What you should do: Everything in the entries except the pictures should be copied exactly.
§ §
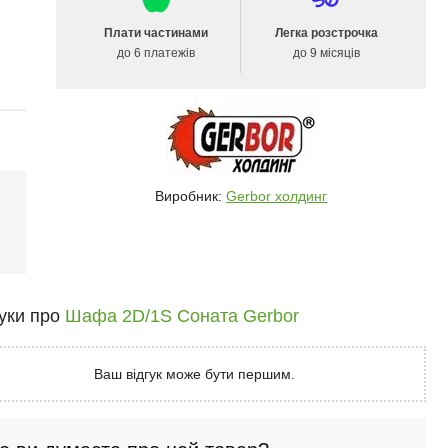
Плати частинами
Легка розстрочка
до 6 платежів
до 9 місяців
Виробник:
Gerbor холдинг
і
гуки про
Шафа 2D/1S Соната Gerbor
Ваш відгук може бути першим.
§ §
Response to this exercise:
Плати частинами
Легка розстрочка
до 6 платежів
до 9 місяців
Виробник:
Gerbor холдинг
і
гуки про
Шафа 2D/1S Соната Gerbor
Ваш відгук може бути першим.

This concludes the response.